Saat mendengar kabar itu, tubuh Dinda lemas seketika. Hatinya hancur berkeping-keping, lebih parah dari sebelumnya. Ayah, Ibu, dan kini Adril... semua orang yang ia cintai pergi meninggalkannya satu per satu. "Kenapa Tuhan begitu kejam padaku?" bisiknya dalam tangis yang tak bersuara.
Sejak hari itu, Dinda benar-benar berubah. Gadis ceria itu lenyap entah ke mana. Ia lebih sering menyendiri di kamar, diam, dan wajahnya selalu pucat. Matanya yang dulu bulat dan berbinar kini terlihat sayu dan kosong. Rasa sakit yang mendalam menggerogoti jiwanya perlahan. Kakaknya sangat khawatir, namun Dinda hanya bisa menggelar lemah saat ditanya apa yang dirasakannya.
Hingga pada suatu pagi, kakaknya mengetuk pintu kamar Dinda berkali-kali namun tak ada jawaban. Saat pintu didobrak, pemandangan yang menyambut membuatnya menjerit ngeri.
Dinda tergeletak tak berdaya di lantai. Tubuhnya dingin, dan darah segar mengalir deras dari hidungnya membasahi lantai kamar.
"Dinda!! Bangun Dinda!!" teriak kakaknya histeris.
Dinda segera dilarikan ke rumah sakit. Dokter berlari kesana-kemari, melakukan segala upaya. Namun, setelah serangkaian pemeriksaan, hasilnya keluar dan membuat seluruh keluarga merasa dunia telah berakhir.
Kanker Otak Stadium Akhir.
Dokter menjelaskan bahwa tumor di kepalanya telah tumbuh sangat besar dan menyebar. Rasa sakit yang Dinda rasakan selama ini bukan hanya sakit hati, tapi juga rasa sakit fisik yang luar biasa yang ia pendam sendiri. Mungkin karena terlalu banyak menangis, terlalu banyak beban, atau memang takdir yang sudah tertulis, penyakit itu berkembang sangat cepat hingga tak ada lagi yang bisa dilakukan.
Dinda terbaring lemah di ranjang rumah sakit. Napasnya tersengal-sengal. Ia menatap langit-langit kamar dengan mata yang mulai kabur.
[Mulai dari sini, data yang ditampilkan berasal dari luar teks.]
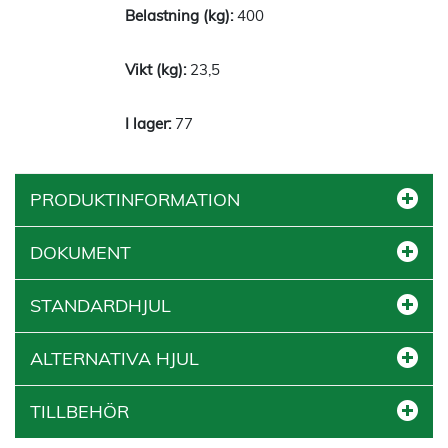
400
23,5
77
PRODUKTINFORMATION
DOKUMENT
STANDARDHJUL
ALTERNATIVA HJUL
TILLBEHÖR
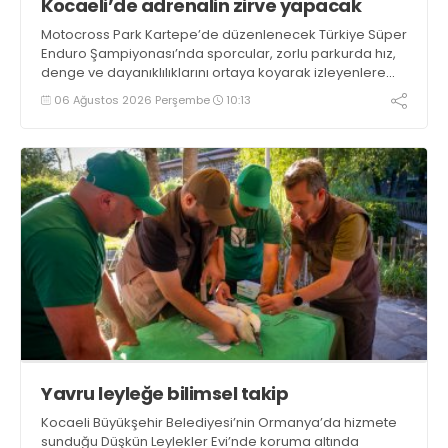
Kocaeli’de adrenalin zirve yapacak
Motocross Park Kartepe’de düzenlenecek Türkiye Süper
Enduro Şampiyonası’nda sporcular, zorlu parkurda hız,
denge ve dayanıklılıklarını ortaya koyarak izleyenlere
adrenalin dolu mücadeleler yaşatacak
06 Ağustos 2026 Perşembe
10:13
Yavru leyleğe bilimsel takip
Kocaeli Büyükşehir Belediyesi’nin Ormanya’da hizmete
sunduğu Düşkün Leylekler Evi’nde koruma altında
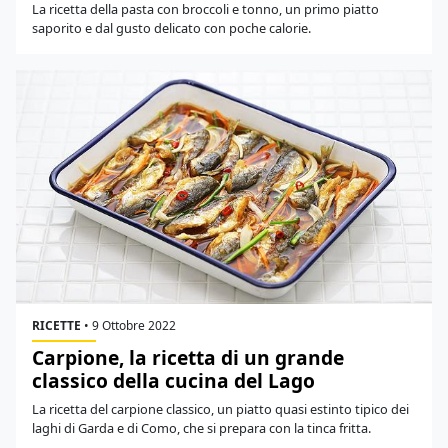
La ricetta della pasta con broccoli e tonno, un primo piatto
saporito e dal gusto delicato con poche calorie.
RICETTE
•
9 Ottobre 2022
Carpione, la ricetta di un grande
classico della cucina del Lago
La ricetta del carpione classico, un piatto quasi estinto tipico dei
laghi di Garda e di Como, che si prepara con la tinca fritta.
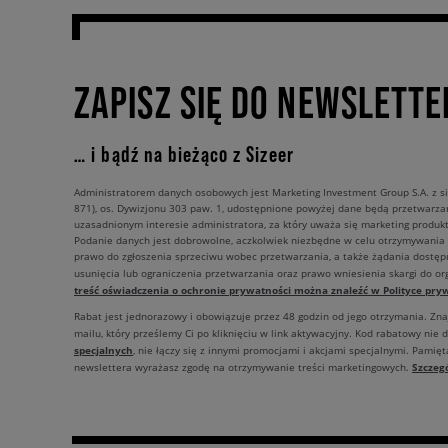
ZAPISZ SIĘ DO NEWSLETTE
… i bądź na bieżąco z Sizeer
Administratorem danych osobowych jest Marketing Investment Group S.A. z si
871), os. Dywizjonu 303 paw. 1, udostępnione powyżej dane będą przetwarz
uzasadnionym interesie administratora, za który uważa się marketing produkt
Podanie danych jest dobrowolne, aczkolwiek niezbędne w celu otrzymywania
prawo do zgłoszenia sprzeciwu wobec przetwarzania, a także żądania dostęp
usunięcia lub ograniczenia przetwarzania oraz prawo wniesienia skargi do o
treść oświadczenia o ochronie prywatności można znaleźć w Polityce pryw
Rabat jest jednorazowy i obowiązuje przez 48 godzin od jego otrzymania. Zn
mailu, który prześlemy Ci po kliknięciu w link aktywacyjny. Kod rabatowy nie 
specjalnych
, nie łączy się z innymi promocjami i akcjami specjalnymi. Pamięta
Szczeg
newslettera wyrażasz zgodę na otrzymywanie treści marketingowych.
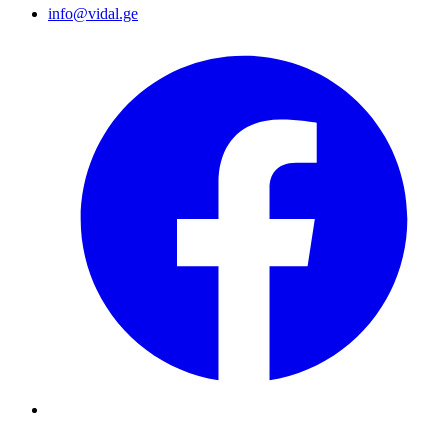
info@vidal.ge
Dalam benaknya yang mulai samar, ia melihat bayangan Ayah yang tersenyum memanggilnya, Ibu yang merentangkan tangan, dan Adril yang menunggunya dengan senyum tampannya.
"Ayah... Ibu... Adril... aku datang..." bisiknya sangat pelan.
Tangannya yang dingin tergolek lemah. Napasnya perlahan berhenti. Jantung gadis malang itu berhenti berdetak. Senyum tipis terukir di wajah chubby-nya, seolah ia akhirnya menemukan kedamaian abadi.
Dinda Nada Aluna pergi untuk selamanya.
Ia dimakamkan di samping makam Ayah dan Ibunya. Di tanah yang sama, di bawah naungan langit yang sama. Gadis dengan rambut bob dan lesung pipi itu kini tertidur pulas, jauh dari rasa sakit, jauh dari air mata, bersatu kembali dengan orang-orang yang paling ia cintai di surga.
Hanya tinggal kenangan manis dan air mata yang tak kunjung kering bagi mereka yang ditinggalkan.